Oh, what a tragedy, I am so sorry for you.

I cannot think of anything worse than the trauma and tragedy of potentially losing a child AND having to live with someone I basically detest. 

Don't do that to yourself. You need support and nurturance and emotional availability, you do not need to be reminded of what you do not have with him..and why you are no more...especially at a time like this.

Godspeed...


----------



## Spotthedeaddog (Sep 27, 2015)

Marriageishell said:


> So my situation is a little different. I am separated for two years from a man that cheated on me and admittedly has a sex addiction. We have a small child who recently was diagnosed with a brain tumor. He would like to reconcile the marriage, because we don't know what the future will hold. Admittedly, the relationship will not be a real relationship, he would like it for pretend.


So the person is a repeat liar and puts his own interests in front of those of others.

Why is their need to lie about the marriage?

Sure he might be doing it for the kid. But then if the best thing happens and your kid goes into remission, how will the kid feel then ... knowing you were willing to lie and be together for cancer, but not for the living child.

You can work together honestly, far better than you can by the constant stack of lies you'll have to build to keep the "marriage" running.

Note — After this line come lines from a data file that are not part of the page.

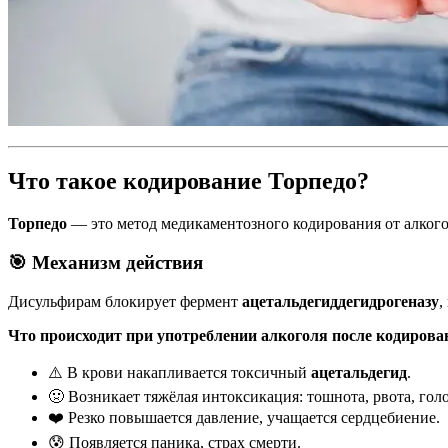
Что такое кодирование Торпедо?
Торпедо
— это метод медикаментозного кодирования от алкого
🎯 Механизм действия
Дисульфирам блокирует фермент
ацетальдегиддегидрогеназу
,
Что происходит при употреблении алкоголя после кодирова
⚠️ В крови накапливается токсичный
ацетальдегид
.
🤢 Возникает тяжёлая интоксикация: тошнота, рвота, голо
❤️ Резко повышается давление, учащается сердцебиение.
😰 Появляется паника, страх смерти.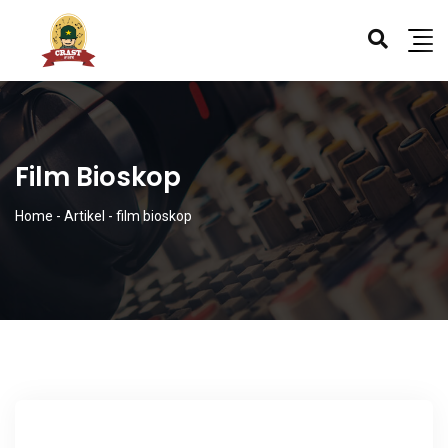
Film Bioskop
Home
-
Artikel
-
film bioskop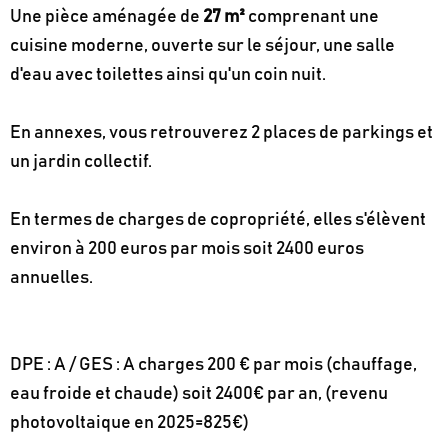
Une pièce aménagée de
27 m²
comprenant une
cuisine moderne, ouverte sur le séjour, une salle
d'eau avec toilettes ainsi qu'un coin nuit.
En annexes, vous retrouverez 2 places de parkings et
un jardin collectif.
En termes de charges de copropriété, elles s'élèvent
environ à 200 euros par mois soit 2400 euros
annuelles.
DPE : A / GES : A charges 200 € par mois (chauffage,
eau froide et chaude) soit 2400€ par an, (revenu
photovoltaique en 2025=825€)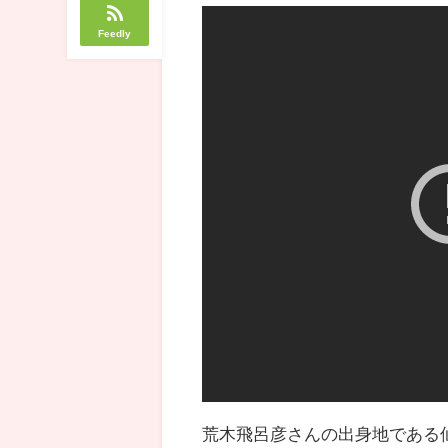
Feedly
荒木飛呂彦さんの出身地である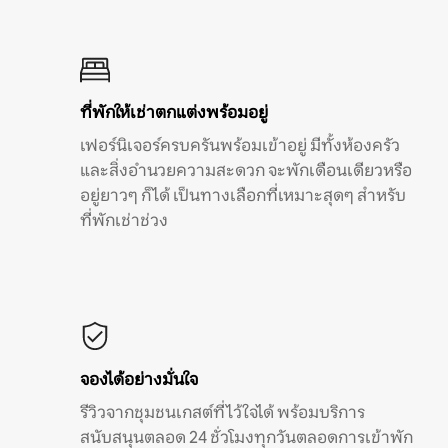
ที่พักให้เช่าตกแต่งพร้อมอยู่
เฟอร์นิเจอร์ครบครันพร้อมเข้าอยู่ มีทั้งห้องครัว
และสิ่งอำนวยความสะดวก จะพักเดือนเดียวหรือ
อยู่ยาวๆ ก็ได้ เป็นทางเลือกที่เหมาะสุดๆ สำหรับ
ที่พักเช่าช่วง
จองได้อย่างมั่นใจ
รีวิวจากชุมชนเกสต์ที่ไว้ใจได้ พร้อมบริการ
สนับสนุนตลอด 24 ชั่วโมงทุกวันตลอดการเข้าพัก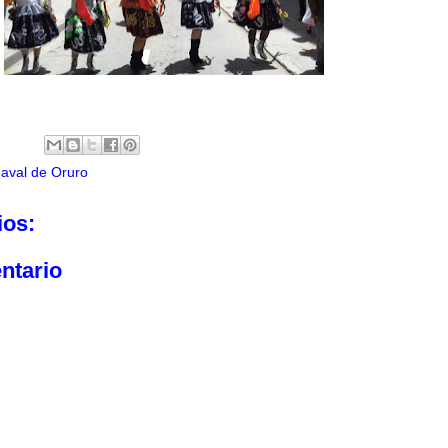
aval de Oruro
ios:
ntario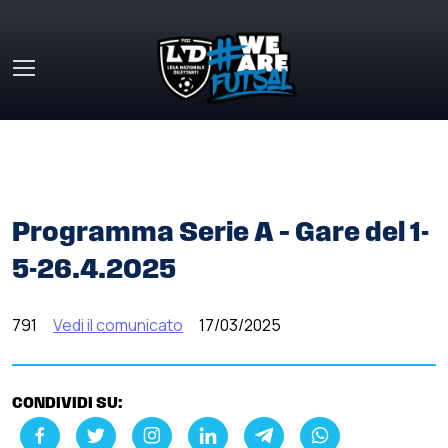
Skip to main content
HOME
»
COMUNICATI STAMPA
»
PROGRAMMA SERIE A –
GARE DEL 1-5-26.4.2025
Programma Serie A – Gare del 1-
5-26.4.2025
791
Vedi il comunicato
17/03/2025
CONDIVIDI SU: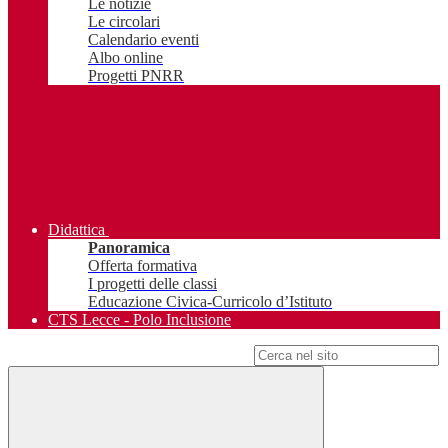
Le notizie
Le circolari
Calendario eventi
Albo online
Progetti PNRR
Didattica
Panoramica
Offerta formativa
I progetti delle classi
Educazione Civica-Curricolo d’Istituto
CTS Lecce - Polo Inclusione
Campo di ricerca per le pagine del sito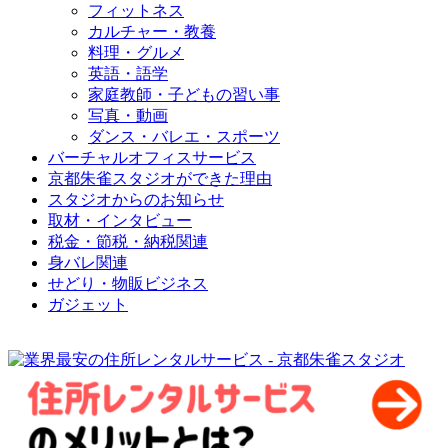
フィットネス
カルチャー・教養
料理・グルメ
英語・語学
家庭教師・子どもの習い事
写真・動画
ダンス・バレエ・スポーツ
バーチャルオフィスサービス
京都朱雀スタジオができた理由
スタジオからのお知らせ
取材・インタビュー
税金・節税・納税関連
身バレ関連
せどり・物販ビジネス
ガジェット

...and I'm sure you know it too.


----------



## Wolfman1968 (Jun 9, 2011)

Marriageishell said:


> So my situation is a little different. I am separated for two years from a man that cheated on me and admittedly has a sex addiction. We have a small child who recently was diagnosed with a brain tumor. He would like to reconcile the marriage, because we don't know what the future will hold. Admittedly, the relationship will not be a real relationship, he would like it for pretend. I was once madly in love with him. The anger and hurt I feel towards him is still very strong. I also don't believe in lying to my child.
> I have "permission" to date anyone on the side.
> I am torn yes, but at the same time I don't think I can emotionally go through with a fake marriage. I also understand we both need to be there for many things over the next few months.
> We both had agreed we would never stay together for the kids, but this was a game changer. I'm willing to hear I am being selfish. I do need to let my anger and bitterness go, it's just I'm not done healing yet.
> ...


No, you are not being selfish.

I think a "pretend marriage", especially with the (well-justified) resentments you feel, will be a disaster. And I think the child will pick up on the tension.


----------



## Bibi1031 (Sep 14, 2015)

You are absolutely not being selfish, your X is! 

You can't live a lie, especially because you haven't healed. He has no feelings for you. He is apathetic and that's why he wants to be there for your child. He is way ahead of you emotionally. 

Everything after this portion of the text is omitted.